Wherever the word "Позже" occurs in the lines below, copy the whole line.

## Exercise materials:
+---+

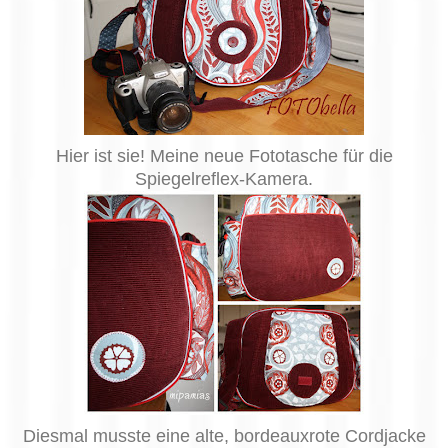
Hier ist sie! Meine neue Fototasche für die
Spiegelreflex-Kamera.
Diesmal musste eine alte, bordeauxrote Cordjacke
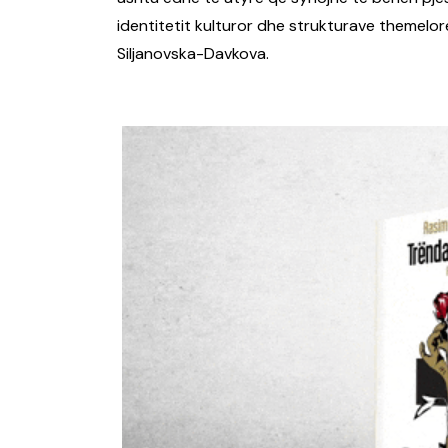
identitetit kulturor dhe strukturave themelore
Siljanovska-Davkova.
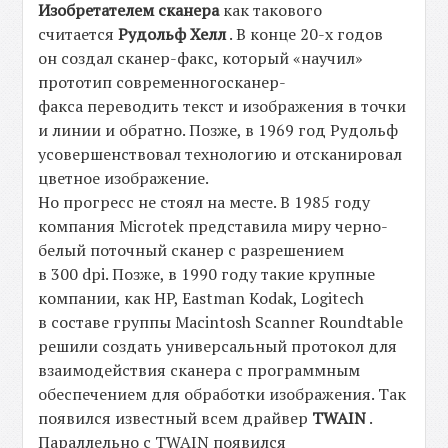
Изобретателем сканера
как такового
считается
Рудольф Хелл
. В конце 20-х годов
он создал сканер-факс, который «научил»
прототип современногосканер-
факса переводить текст и изображения в точки
и линии и обратно. Позже, в 1969 год Рудольф
усовершенствовал технологию и отсканировал
цветное изображение.
Но прогресс не стоял на месте. В 1985 году
компания Microtek представила миру черно-
белый поточный сканер с разрешением
в 300 dpi. Позже, в 1990 году такие крупные
компании, как HP, Eastman Kodak, Logitech
в составе группы Macintosh Scanner Roundtable
решили создать универсальный протокол для
взаимодействия сканера с программным
обеспечением для обработки изображения. Так
появился известный всем драйвер
TWAIN
.
Параллельно с TWAIN появился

+---+

## Answer section:
и линии и обратно. Позже, в 1969 год Рудольф
в 300 dpi. Позже, в 1990 году такие крупные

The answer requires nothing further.